Copy all of the data that follows without altering a word.

* **PROVIDED INFORMATION**
· · ·
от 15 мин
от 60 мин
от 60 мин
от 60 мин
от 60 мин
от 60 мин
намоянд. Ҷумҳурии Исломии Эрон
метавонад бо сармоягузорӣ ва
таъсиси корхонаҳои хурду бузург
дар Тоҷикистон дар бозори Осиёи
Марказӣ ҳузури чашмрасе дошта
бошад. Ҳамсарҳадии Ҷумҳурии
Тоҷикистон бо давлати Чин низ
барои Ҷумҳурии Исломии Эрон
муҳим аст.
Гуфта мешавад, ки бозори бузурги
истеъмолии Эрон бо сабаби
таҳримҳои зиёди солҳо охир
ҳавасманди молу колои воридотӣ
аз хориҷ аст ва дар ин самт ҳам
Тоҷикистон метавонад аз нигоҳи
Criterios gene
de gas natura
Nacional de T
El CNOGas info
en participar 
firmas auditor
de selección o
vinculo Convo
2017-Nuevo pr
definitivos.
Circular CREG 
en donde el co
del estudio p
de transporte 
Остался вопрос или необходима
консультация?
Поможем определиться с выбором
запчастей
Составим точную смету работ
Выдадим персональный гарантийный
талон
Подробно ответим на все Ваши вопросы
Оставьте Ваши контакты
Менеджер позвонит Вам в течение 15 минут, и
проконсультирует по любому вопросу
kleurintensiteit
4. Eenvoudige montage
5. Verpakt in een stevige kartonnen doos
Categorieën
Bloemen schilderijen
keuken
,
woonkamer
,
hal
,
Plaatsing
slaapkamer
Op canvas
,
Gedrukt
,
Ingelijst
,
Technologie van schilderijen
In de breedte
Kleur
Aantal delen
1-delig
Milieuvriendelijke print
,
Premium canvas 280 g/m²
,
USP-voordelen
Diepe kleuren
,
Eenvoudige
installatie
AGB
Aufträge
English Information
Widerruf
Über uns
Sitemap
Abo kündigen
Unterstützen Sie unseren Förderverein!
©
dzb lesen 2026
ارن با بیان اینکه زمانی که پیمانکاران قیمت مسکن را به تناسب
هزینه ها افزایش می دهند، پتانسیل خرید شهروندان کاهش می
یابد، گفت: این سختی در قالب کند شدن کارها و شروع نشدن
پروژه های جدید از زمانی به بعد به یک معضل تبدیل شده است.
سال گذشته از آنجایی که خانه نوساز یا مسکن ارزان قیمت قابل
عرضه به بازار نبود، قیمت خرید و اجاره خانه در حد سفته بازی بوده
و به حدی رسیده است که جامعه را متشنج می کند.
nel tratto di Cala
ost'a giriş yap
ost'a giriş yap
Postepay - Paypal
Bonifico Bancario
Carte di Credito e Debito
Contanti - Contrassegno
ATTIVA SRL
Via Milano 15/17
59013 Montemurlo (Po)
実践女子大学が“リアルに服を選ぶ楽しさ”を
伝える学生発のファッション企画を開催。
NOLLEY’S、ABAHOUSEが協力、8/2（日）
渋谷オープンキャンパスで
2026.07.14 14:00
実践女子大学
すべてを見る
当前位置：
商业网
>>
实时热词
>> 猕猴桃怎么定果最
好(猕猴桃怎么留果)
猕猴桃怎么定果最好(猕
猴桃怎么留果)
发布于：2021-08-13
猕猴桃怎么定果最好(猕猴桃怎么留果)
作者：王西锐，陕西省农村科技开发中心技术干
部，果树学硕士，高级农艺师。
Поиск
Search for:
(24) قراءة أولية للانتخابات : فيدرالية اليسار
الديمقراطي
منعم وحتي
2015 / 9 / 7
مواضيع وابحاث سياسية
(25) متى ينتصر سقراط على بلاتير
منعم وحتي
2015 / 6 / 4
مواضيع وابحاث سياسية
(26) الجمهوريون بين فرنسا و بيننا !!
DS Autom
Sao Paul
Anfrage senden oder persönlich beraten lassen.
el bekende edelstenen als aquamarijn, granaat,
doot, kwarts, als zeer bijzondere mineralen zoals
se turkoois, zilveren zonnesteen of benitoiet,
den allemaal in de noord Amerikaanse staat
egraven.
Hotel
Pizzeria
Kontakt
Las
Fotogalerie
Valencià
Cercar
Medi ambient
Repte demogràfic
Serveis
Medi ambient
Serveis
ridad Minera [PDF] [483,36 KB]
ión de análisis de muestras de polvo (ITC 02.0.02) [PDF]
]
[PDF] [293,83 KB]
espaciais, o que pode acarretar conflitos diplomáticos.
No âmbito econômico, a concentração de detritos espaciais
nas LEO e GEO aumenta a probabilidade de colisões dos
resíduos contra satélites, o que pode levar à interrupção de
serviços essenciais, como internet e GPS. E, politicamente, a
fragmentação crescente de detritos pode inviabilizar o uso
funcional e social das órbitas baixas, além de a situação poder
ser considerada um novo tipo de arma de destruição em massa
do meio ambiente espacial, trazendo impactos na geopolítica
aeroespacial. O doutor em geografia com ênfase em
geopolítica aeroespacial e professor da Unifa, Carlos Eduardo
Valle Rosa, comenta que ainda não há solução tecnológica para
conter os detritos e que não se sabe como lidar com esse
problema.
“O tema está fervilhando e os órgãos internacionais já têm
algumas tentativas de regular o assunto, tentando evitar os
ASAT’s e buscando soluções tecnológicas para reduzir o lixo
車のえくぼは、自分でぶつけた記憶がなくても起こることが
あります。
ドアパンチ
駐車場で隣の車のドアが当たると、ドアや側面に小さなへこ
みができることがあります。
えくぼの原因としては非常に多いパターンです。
· · ·
* **WRITTEN RESPONSE**
от 15 мин
от 60 мин
от 60 мин
от 60 мин
от 60 мин
от 60 мин
намоянд. Ҷумҳурии Исломии Эрон
метавонад бо сармоягузорӣ ва
таъсиси корхонаҳои хурду бузург
дар Тоҷикистон дар бозори Осиёи
Марказӣ ҳузури чашмрасе дошта
бошад. Ҳамсарҳадии Ҷумҳурии
Тоҷикистон бо давлати Чин низ
барои Ҷумҳурии Исломии Эрон
муҳим аст.
Гуфта мешавад, ки бозори бузурги
истеъмолии Эрон бо сабаби
таҳримҳои зиёди солҳо охир
ҳавасманди молу колои воридотӣ
аз хориҷ аст ва дар ин самт ҳам
Тоҷикистон метавонад аз нигоҳи
Criterios gene
de gas natura
Nacional de T
El CNOGas info
en participar 
firmas auditor
de selección o
vinculo Convo
2017-Nuevo pr
definitivos.
Circular CREG 
en donde el co
del estudio p
de transporte 
Остался вопрос или необходима
консультация?
Поможем определиться с выбором
запчастей
Составим точную смету работ
Выдадим персональный гарантийный
талон
Подробно ответим на все Ваши вопросы
Оставьте Ваши контакты
Менеджер позвонит Вам в течение 15 минут, и
проконсультирует по любому вопросу
kleurintensiteit
4. Eenvoudige montage
5. Verpakt in een stevige kartonnen doos
Categorieën
Bloemen schilderijen
keuken
,
woonkamer
,
hal
,
Plaatsing
slaapkamer
Op canvas
,
Gedrukt
,
Ingelijst
,
Technologie van schilderijen
In de breedte
Kleur
Aantal delen
1-delig
Milieuvriendelijke print
,
Premium canvas 280 g/m²
,
USP-voordelen
Diepe kleuren
,
Eenvoudige
installatie
AGB
Aufträge
English Information
Widerruf
Über uns
Sitemap
Abo kündigen
Unterstützen Sie unseren Förderverein!
©
dzb lesen 2026
ارن با بیان اینکه زمانی که پیمانکاران قیمت مسکن را به تناسب
هزینه ها افزایش می دهند، پتانسیل خرید شهروندان کاهش می
یابد، گفت: این سختی در قالب کند شدن کارها و شروع نشدن
پروژه های جدید از زمانی به بعد به یک معضل تبدیل شده است.
سال گذشته از آنجایی که خانه نوساز یا مسکن ارزان قیمت قابل
عرضه به بازار نبود، قیمت خرید و اجاره خانه در حد سفته بازی بوده
و به حدی رسیده است که جامعه را متشنج می کند.
nel tratto di Cala
ost'a giriş yap
ost'a giriş yap
Postepay - Paypal
Bonifico Bancario
Carte di Credito e Debito
Contanti - Contrassegno
ATTIVA SRL
Via Milano 15/17
59013 Montemurlo (Po)
実践女子大学が“リアルに服を選ぶ楽しさ”を
伝える学生発のファッション企画を開催。
NOLLEY’S、ABAHOUSEが協力、8/2（日）
渋谷オープンキャンパスで
2026.07.14 14:00
実践女子大学
すべてを見る
当前位置：
商业网
>>
实时热词
>> 猕猴桃怎么定果最
好(猕猴桃怎么留果)
猕猴桃怎么定果最好(猕
猴桃怎么留果)
发布于：2021-08-13
猕猴桃怎么定果最好(猕猴桃怎么留果)
作者：王西锐，陕西省农村科技开发中心技术干
部，果树学硕士，高级农艺师。
Поиск
Search for:
(24) قراءة أولية للانتخابات : فيدرالية اليسار
الديمقراطي
منعم وحتي
2015 / 9 / 7
مواضيع وابحاث سياسية
(25) متى ينتصر سقراط على بلاتير
منعم وحتي
2015 / 6 / 4
مواضيع وابحاث سياسية
(26) الجمهوريون بين فرنسا و بيننا !!
DS Autom
Sao Paul
Anfrage senden oder persönlich beraten lassen.
el bekende edelstenen als aquamarijn, granaat,
doot, kwarts, als zeer bijzondere mineralen zoals
se turkoois, zilveren zonnesteen of benitoiet,
den allemaal in de noord Amerikaanse staat
egraven.
Hotel
Pizzeria
Kontakt
Las
Fotogalerie
Valencià
Cercar
Medi ambient
Repte demogràfic
Serveis
Medi ambient
Serveis
ridad Minera [PDF] [483,36 KB]
ión de análisis de muestras de polvo (ITC 02.0.02) [PDF]
]
[PDF] [293,83 KB]
espaciais, o que pode acarretar conflitos diplomáticos.
No âmbito econômico, a concentração de detritos espaciais
nas LEO e GEO aumenta a probabilidade de colisões dos
resíduos contra satélites, o que pode levar à interrupção de
serviços essenciais, como internet e GPS. E, politicamente, a
fragmentação crescente de detritos pode inviabilizar o uso
funcional e social das órbitas baixas, além de a situação poder
ser considerada um novo tipo de arma de destruição em massa
do meio ambiente espacial, trazendo impactos na geopolítica
aeroespacial. O doutor em geografia com ênfase em
geopolítica aeroespacial e professor da Unifa, Carlos Eduardo
Valle Rosa, comenta que ainda não há solução tecnológica para
conter os detritos e que não se sabe como lidar com esse
problema.
“O tema está fervilhando e os órgãos internacionais já têm
algumas tentativas de regular o assunto, tentando evitar os
ASAT’s e buscando soluções tecnológicas para reduzir o lixo
車のえくぼは、自分でぶつけた記憶がなくても起こることが
あります。
ドアパンチ
駐車場で隣の車のドアが当たると、ドアや側面に小さなへこ
みができることがあります。
えくぼの原因としては非常に多いパターンです。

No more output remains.